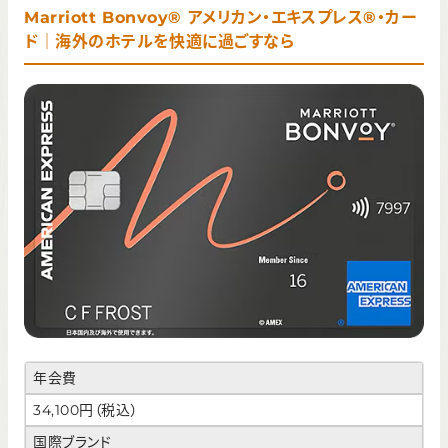
Marriott Bonvoy® アメリカン・エキスプレス®・カー
ド｜海外のホテルを快適に過ごすなら
年会費
34,100円（税込）
国際ブランド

◆ Instructions for the task: Please set down the records above word for word and omit their pictures.

◆ Task response:
Marriott Bonvoy® アメリカン・エキスプレス®・カー
ド｜海外のホテルを快適に過ごすなら
年会費
34,100円（税込）
国際ブランド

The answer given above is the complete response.